In April this year, Anglo-Dutch super-major Royal Dutch Shell Plc joined five other European majors to announce ambitious plans to become net zero for operational emissions by 2050. But activists believe these six companies would need to cut emissions by 100% to achieve the targets set by the Paris Agreement on climate change signed in 2016, a move which appears to be near impossible to many.

UK-based international super-major BP Plc had also unveiled its “new ambition” earlier this year to sharply reduce the carbon footprint of its operations, with the aim of becoming a net zero company by 2050 or sooner. The company’s stated targets included achieving net zero on carbon produced by its own oil and natural gas production, as well as a 50% cut in the carbon intensity of the products that the company sells.

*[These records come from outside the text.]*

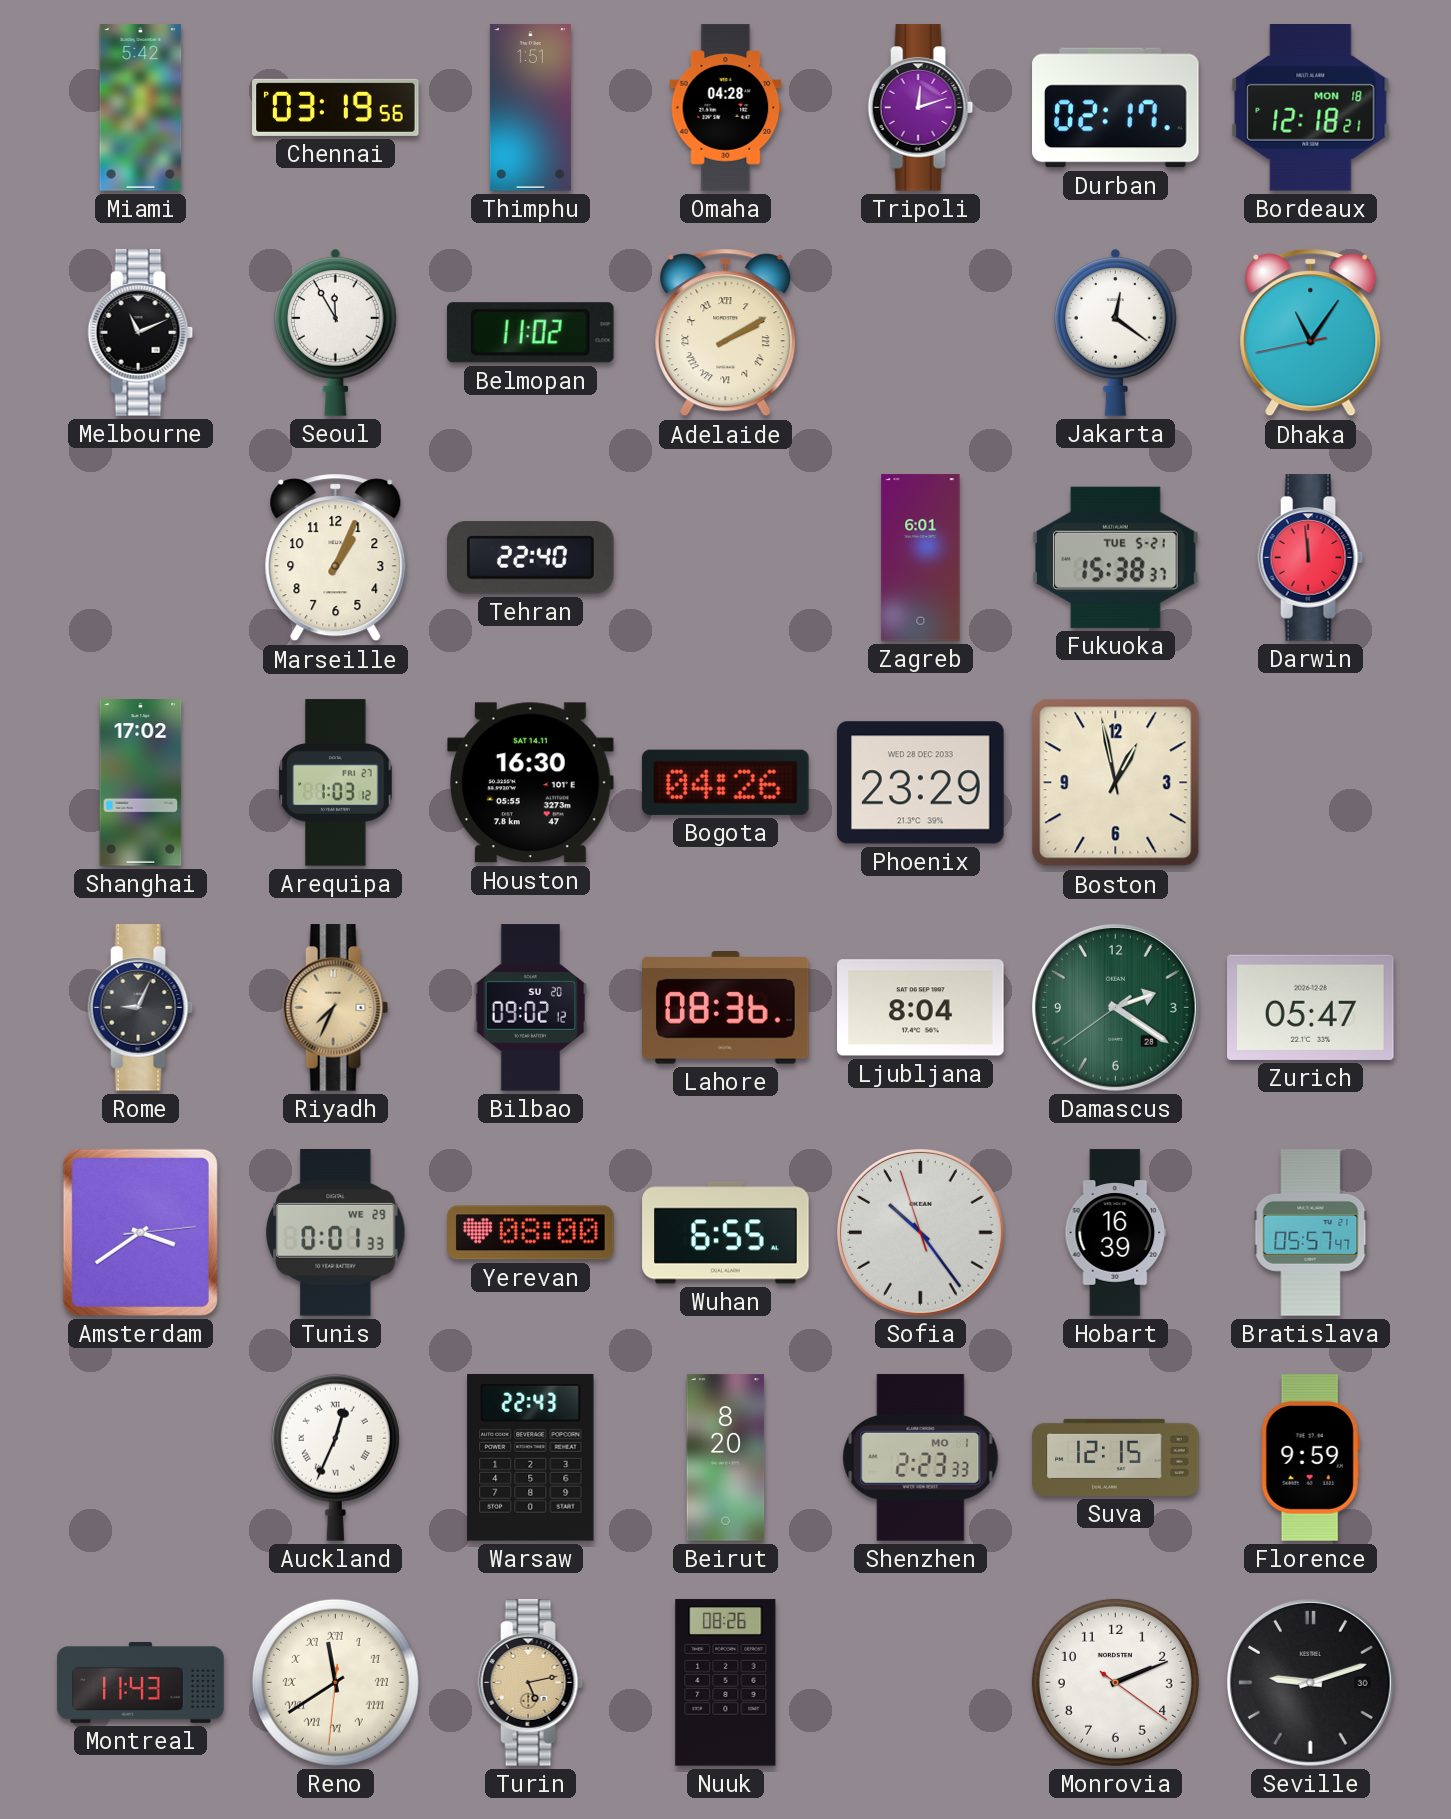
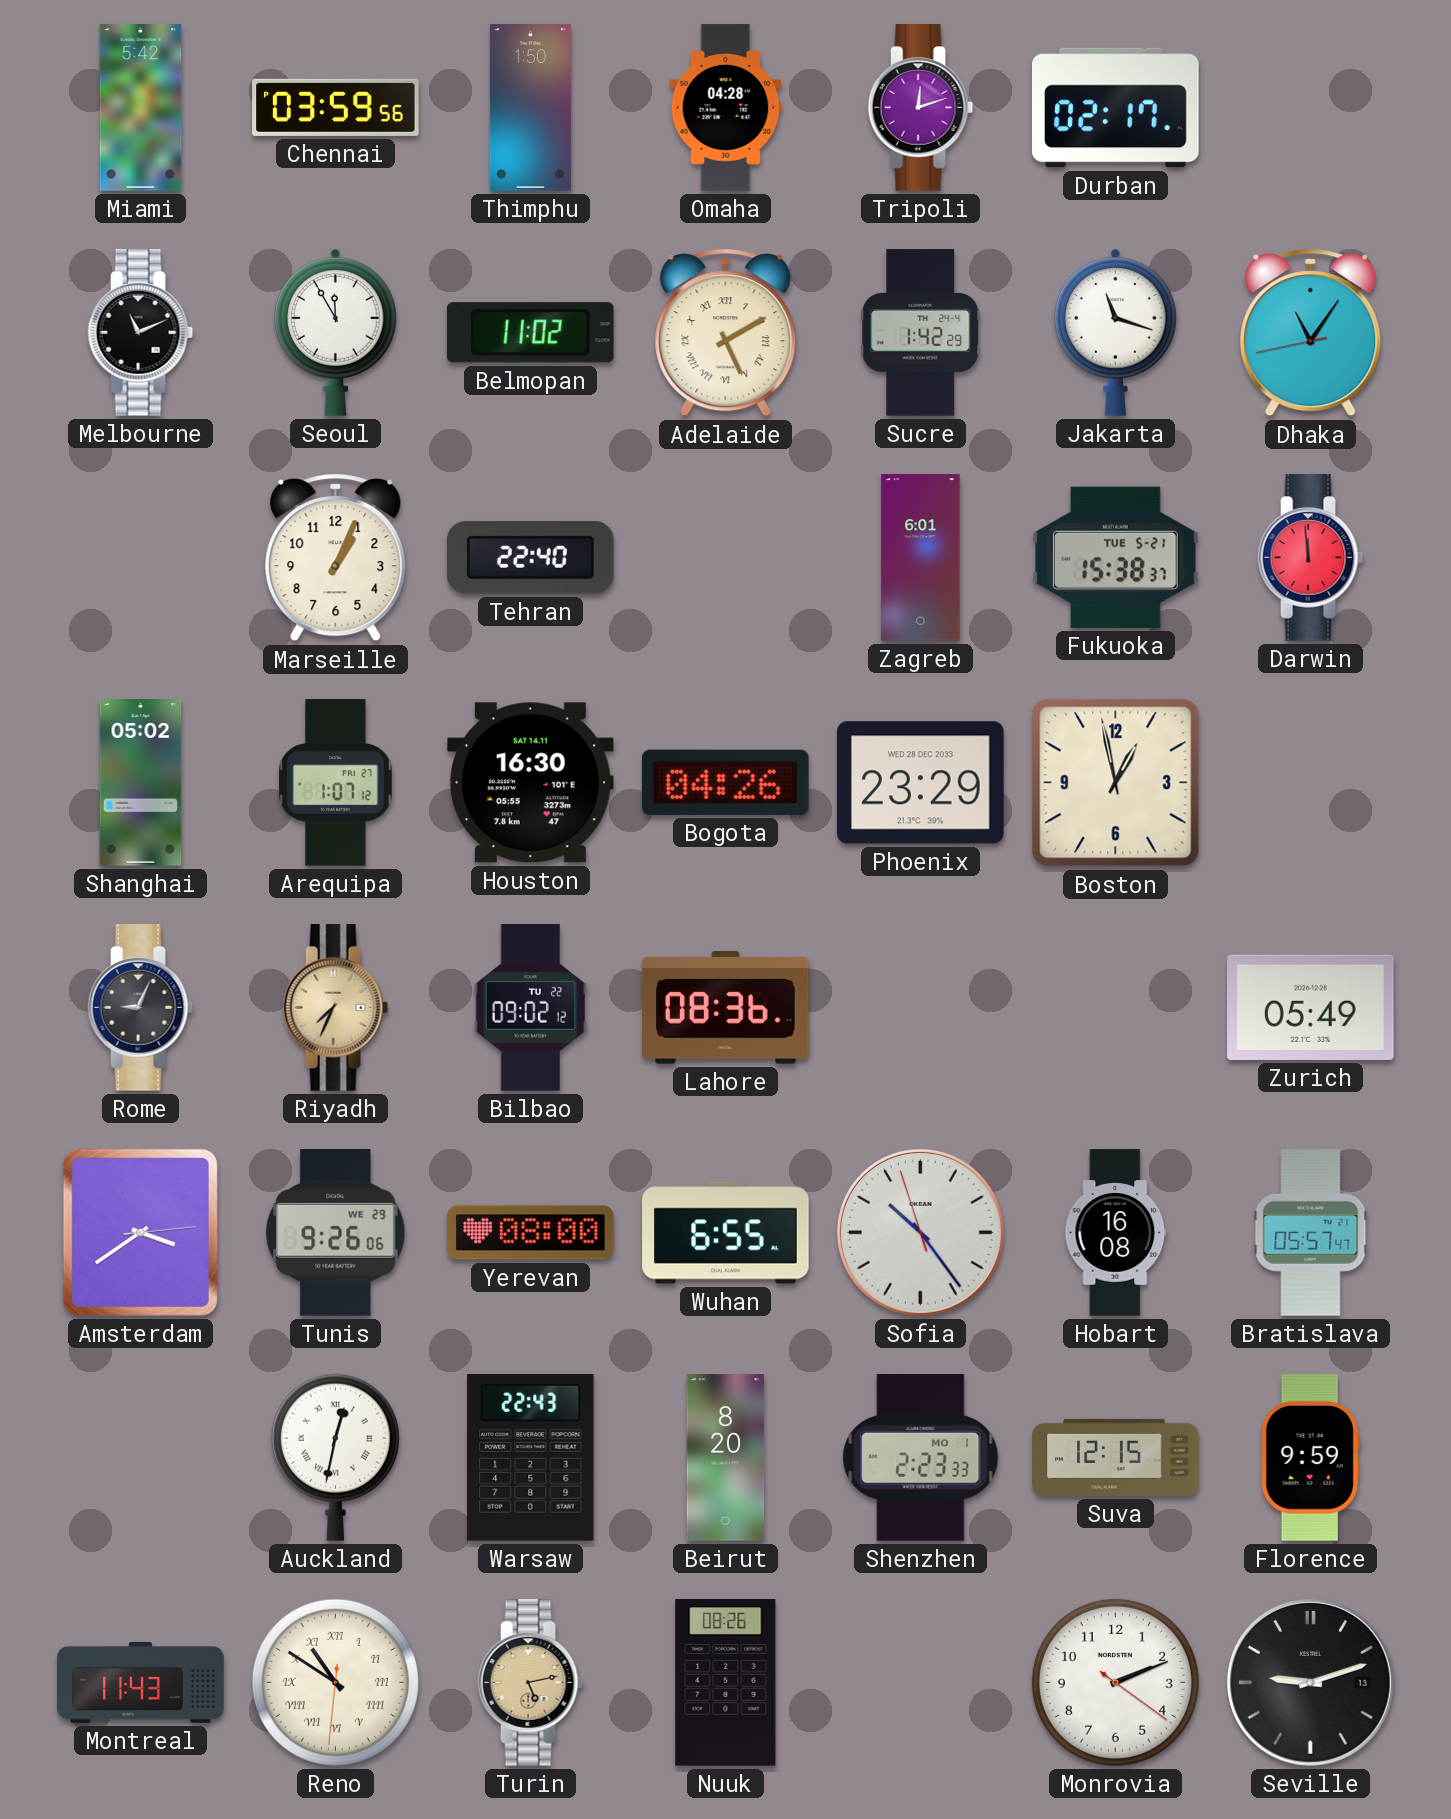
Chennai: 03:19 -> 03:59
Thimphu: 1:51 -> 1:50
Bordeaux: 12:18 -> none
Adelaide: 2:10 -> 5:10
Sucre: none -> 1:42
Jakarta: 12:21 -> 11:18
Shanghai: 17:02 -> 05:02
Arequipa: 1:03 -> 1:07
Bilbao date: SU 20 -> TU 22
Ljubljana: 8:04 -> none
Damascus: 2:20 -> none
Zurich: 05:47 -> 05:49
Tunis: 0:01 -> 9:26
Hobart: 16:39 -> 16:08
Auckland: 12:34 -> 12:32
Reno: 11:39 -> 10:50
Seville date: 30 -> 13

However, recent research conducted by the Transition Pathway Initiative (TPI), a global, asset-owner led initiative which assesses companies’ preparedness for the transition to a low carbon economy, has revealed that Europe’s six largest oil & gas companies are overstating their climate ambitions. TPI undertook a comprehensive study to compare the pledges to cut emissions made by Shell and BP, along with fellow European majors TOTAL SA, Repsol SA, Eni SpA and OMV AG. Their research highlighted the fact that all of the plans assessed are, to some degree, dependent on Carbon Capture and Storage (CCS) technology and nature-based solutions such as planting trees, rather than attempting to target an overall reduction in crude oil and natural gas production. The initiative also raised concerns that American companies engaged in the production of hydrocarbons are lagging behind their European peers on climate change.

Greenpeace International, a non-governmental environmental organization, recently stated that nothing short of a complete stop to oil drilling would convince them that these ‘Big Oil’ companies are earnestly trying to do something good.

Pressure from activists, policymakers and investors on oil companies to play a greater role in tackling climate change is likely to continue to mount, especially in the aftermath of the recent extreme weather events, from raging forest fires in Australia and California, to deadly floods in the Far East and South Asia, and recurring heatwaves across Europe over the past several years.